Exercise description » Would you output the entries below only from the line containing "It also monitors" through the line containing "digital marketing, QA testing, website app", exactly as they stand and with both ends included?

Items from a dataset:
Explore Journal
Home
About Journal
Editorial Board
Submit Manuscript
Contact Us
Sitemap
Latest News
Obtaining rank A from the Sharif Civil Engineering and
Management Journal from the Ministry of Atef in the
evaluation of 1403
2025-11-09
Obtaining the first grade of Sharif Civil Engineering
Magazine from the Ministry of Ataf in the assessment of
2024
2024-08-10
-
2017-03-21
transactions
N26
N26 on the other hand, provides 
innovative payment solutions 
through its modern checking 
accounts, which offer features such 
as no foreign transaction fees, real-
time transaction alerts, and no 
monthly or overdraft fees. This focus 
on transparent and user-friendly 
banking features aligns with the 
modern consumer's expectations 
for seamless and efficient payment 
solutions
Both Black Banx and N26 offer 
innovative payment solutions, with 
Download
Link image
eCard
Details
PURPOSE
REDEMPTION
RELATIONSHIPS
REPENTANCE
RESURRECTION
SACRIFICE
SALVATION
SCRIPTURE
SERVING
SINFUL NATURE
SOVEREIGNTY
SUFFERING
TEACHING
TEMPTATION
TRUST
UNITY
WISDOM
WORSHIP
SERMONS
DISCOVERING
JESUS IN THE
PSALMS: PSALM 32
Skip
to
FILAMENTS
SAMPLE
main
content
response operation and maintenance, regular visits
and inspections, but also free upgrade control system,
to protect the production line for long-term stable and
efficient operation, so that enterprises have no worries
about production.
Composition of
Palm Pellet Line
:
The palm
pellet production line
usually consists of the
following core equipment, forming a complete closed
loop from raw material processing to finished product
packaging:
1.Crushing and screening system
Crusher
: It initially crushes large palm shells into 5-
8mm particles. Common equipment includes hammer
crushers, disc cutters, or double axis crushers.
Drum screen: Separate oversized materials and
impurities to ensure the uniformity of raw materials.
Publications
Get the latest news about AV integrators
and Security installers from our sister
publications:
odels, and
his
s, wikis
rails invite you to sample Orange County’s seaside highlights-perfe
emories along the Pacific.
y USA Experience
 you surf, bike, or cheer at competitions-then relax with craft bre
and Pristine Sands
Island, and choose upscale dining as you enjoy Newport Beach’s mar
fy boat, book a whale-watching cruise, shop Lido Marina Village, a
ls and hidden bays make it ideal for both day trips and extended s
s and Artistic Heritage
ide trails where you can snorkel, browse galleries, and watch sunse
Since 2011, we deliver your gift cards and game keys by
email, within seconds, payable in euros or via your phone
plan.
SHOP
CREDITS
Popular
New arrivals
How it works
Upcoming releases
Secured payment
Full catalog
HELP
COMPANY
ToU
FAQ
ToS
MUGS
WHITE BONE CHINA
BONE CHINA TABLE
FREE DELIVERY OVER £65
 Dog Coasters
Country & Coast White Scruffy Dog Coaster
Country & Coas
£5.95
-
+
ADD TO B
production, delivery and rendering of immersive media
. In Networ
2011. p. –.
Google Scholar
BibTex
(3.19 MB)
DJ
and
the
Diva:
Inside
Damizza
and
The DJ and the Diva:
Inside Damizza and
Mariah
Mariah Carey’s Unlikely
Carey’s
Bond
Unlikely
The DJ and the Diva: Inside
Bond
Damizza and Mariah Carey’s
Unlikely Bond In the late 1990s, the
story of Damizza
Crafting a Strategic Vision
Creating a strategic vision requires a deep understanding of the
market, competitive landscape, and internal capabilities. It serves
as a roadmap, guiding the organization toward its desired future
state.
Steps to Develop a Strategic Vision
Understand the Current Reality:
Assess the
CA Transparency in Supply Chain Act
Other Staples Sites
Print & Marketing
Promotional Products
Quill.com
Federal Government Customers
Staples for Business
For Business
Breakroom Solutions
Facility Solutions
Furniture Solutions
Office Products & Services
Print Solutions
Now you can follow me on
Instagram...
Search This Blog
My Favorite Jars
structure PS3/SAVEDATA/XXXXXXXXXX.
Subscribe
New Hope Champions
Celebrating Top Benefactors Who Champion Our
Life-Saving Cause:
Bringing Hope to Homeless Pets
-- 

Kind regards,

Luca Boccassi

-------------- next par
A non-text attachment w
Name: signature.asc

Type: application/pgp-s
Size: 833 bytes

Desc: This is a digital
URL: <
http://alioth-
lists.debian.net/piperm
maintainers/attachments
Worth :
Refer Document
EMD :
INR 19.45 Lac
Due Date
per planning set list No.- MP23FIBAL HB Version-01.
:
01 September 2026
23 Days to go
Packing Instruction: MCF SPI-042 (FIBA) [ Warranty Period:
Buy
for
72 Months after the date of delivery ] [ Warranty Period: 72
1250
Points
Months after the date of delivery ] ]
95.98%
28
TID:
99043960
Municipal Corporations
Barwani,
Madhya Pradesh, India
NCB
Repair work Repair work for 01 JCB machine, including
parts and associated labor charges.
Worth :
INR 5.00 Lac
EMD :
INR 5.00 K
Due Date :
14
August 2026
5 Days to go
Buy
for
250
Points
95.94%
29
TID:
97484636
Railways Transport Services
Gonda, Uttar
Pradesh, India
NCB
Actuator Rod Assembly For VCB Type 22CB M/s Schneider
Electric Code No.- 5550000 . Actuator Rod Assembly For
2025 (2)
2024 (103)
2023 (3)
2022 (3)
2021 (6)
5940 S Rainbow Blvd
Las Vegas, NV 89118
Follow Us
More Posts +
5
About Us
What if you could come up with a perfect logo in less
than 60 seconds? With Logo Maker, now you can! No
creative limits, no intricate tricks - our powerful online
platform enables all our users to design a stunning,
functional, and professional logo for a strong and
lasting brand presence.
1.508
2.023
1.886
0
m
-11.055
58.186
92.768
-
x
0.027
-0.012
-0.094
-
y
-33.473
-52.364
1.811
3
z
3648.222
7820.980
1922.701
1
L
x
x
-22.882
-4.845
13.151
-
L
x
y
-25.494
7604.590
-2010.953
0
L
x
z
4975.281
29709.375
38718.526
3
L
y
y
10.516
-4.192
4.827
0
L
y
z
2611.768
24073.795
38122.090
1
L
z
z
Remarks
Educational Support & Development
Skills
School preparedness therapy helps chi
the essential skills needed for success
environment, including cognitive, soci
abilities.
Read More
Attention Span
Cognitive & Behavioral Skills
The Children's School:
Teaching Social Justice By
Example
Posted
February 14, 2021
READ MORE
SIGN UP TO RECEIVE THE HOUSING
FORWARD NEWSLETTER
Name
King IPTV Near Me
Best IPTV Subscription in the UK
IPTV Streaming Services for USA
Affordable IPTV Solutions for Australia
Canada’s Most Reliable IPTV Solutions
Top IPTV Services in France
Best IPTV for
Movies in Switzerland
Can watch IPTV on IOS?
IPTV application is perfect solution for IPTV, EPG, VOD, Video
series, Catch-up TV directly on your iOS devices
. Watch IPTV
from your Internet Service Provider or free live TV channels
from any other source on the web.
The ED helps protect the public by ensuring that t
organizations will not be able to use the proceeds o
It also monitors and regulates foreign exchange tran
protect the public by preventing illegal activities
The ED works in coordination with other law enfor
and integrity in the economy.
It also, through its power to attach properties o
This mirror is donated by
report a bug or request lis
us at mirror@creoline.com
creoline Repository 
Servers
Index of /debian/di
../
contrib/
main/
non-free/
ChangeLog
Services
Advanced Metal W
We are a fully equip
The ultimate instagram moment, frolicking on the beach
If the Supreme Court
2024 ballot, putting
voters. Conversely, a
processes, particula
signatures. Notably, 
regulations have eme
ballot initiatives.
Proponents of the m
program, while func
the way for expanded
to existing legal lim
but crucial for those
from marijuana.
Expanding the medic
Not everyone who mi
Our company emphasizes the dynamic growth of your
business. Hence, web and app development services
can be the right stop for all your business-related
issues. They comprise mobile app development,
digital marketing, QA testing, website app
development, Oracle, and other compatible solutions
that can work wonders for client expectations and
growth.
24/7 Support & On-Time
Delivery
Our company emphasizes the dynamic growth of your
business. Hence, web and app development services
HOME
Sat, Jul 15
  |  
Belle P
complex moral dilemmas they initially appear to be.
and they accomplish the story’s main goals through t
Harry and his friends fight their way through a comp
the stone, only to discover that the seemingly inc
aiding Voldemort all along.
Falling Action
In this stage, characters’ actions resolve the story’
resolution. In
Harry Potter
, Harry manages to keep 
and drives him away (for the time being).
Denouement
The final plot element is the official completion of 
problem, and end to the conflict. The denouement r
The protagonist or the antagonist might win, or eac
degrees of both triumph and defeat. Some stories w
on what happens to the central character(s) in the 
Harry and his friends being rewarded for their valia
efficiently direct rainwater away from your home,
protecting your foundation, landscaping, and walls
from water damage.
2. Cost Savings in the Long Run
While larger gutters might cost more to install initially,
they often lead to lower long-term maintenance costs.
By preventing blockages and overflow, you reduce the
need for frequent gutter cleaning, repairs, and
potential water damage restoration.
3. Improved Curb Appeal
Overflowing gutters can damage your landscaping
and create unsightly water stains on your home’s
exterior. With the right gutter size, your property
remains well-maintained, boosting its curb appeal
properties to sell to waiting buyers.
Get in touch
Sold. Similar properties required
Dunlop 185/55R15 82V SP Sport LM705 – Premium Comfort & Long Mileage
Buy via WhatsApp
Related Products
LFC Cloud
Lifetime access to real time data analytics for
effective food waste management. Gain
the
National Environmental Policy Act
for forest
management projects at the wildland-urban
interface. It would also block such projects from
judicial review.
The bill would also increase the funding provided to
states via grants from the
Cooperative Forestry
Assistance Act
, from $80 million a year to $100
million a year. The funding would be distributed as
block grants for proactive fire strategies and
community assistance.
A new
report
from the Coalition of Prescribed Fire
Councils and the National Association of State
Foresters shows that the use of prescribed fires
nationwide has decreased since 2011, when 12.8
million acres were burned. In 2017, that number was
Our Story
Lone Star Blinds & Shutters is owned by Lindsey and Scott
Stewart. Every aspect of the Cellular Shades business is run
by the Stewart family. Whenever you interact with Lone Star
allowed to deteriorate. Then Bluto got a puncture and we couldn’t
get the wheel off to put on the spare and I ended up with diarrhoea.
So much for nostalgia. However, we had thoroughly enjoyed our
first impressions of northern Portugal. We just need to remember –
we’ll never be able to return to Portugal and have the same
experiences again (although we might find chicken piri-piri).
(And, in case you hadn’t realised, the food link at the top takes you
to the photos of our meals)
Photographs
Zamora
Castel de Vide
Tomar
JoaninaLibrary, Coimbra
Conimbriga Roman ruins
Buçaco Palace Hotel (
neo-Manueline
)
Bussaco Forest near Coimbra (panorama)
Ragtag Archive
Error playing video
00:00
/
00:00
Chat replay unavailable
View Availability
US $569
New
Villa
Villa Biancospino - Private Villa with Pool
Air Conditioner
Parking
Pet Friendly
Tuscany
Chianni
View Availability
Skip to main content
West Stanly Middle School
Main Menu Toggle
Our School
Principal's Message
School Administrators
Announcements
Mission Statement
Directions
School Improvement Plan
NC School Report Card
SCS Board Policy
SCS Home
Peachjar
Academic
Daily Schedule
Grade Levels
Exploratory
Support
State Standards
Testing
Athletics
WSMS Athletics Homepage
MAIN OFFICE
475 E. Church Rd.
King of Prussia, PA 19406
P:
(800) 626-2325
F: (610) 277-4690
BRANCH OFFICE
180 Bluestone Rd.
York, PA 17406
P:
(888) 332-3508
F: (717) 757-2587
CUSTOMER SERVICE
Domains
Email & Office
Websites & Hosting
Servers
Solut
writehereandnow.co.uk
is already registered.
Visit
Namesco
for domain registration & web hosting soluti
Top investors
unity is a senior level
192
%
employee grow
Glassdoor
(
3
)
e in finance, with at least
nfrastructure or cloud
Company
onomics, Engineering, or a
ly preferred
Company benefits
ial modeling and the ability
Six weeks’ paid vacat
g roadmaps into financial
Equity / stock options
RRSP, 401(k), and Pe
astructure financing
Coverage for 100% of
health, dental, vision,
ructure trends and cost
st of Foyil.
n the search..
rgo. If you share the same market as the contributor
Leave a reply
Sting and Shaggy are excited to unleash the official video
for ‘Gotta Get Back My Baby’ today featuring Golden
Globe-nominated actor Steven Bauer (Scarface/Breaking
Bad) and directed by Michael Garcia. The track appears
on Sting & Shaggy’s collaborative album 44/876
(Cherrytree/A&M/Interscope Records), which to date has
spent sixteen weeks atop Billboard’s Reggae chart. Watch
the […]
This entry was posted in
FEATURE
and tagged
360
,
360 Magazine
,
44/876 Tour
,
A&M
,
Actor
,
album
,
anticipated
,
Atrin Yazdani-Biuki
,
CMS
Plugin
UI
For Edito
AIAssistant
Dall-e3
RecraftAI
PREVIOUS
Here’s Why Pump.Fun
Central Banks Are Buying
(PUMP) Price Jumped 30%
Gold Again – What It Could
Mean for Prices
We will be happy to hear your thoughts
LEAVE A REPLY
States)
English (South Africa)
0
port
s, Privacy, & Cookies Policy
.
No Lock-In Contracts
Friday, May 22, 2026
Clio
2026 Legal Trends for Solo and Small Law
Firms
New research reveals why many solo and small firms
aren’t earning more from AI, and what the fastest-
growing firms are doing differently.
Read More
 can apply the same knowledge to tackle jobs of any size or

Exercise output »
It also monitors and regulates foreign exchange tran
protect the public by preventing illegal activities
The ED works in coordination with other law enfor
and integrity in the economy.
It also, through its power to attach properties o
This mirror is donated by
report a bug or request lis
us at mirror@creoline.com
creoline Repository 
Servers
Index of /debian/di
../
contrib/
main/
non-free/
ChangeLog
Services
Advanced Metal W
We are a fully equip
The ultimate instagram moment, frolicking on the beach
If the Supreme Court
2024 ballot, putting
voters. Conversely, a
processes, particula
signatures. Notably, 
regulations have eme
ballot initiatives.
Proponents of the m
program, while func
the way for expanded
to existing legal lim
but crucial for those
from marijuana.
Expanding the medic
Not everyone who mi
Our company emphasizes the dynamic growth of your
business. Hence, web and app development services
can be the right stop for all your business-related
issues. They comprise mobile app development,
digital marketing, QA testing, website app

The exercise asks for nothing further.